• Action item:
Output only how many lines below contain "Hogyan".
*-*-*
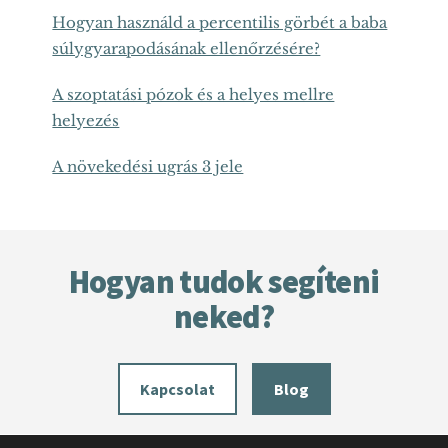
Hogyan használd a percentilis görbét a baba
súlygyarapodásának ellenőrzésére?
A szoptatási pózok és a helyes mellre
helyezés
A növekedési ugrás 3 jele
Footer
Hogyan tudok segíteni
neked?
Kapcsolat
Blog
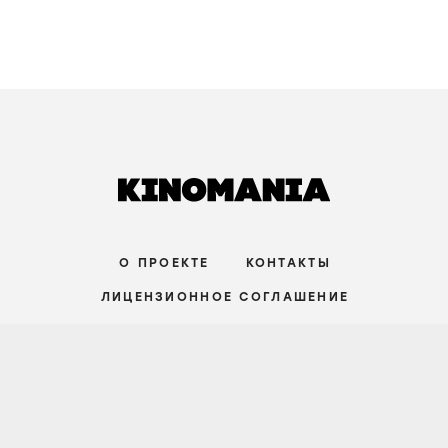
О ПРОЕКТЕ
КОНТАКТЫ
ЛИЦЕНЗИОННОЕ СОГЛАШЕНИЕ
ВКОНТАКТЕ
ТЕЛЕГРАМ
*-*-*
• Exercise solution:
2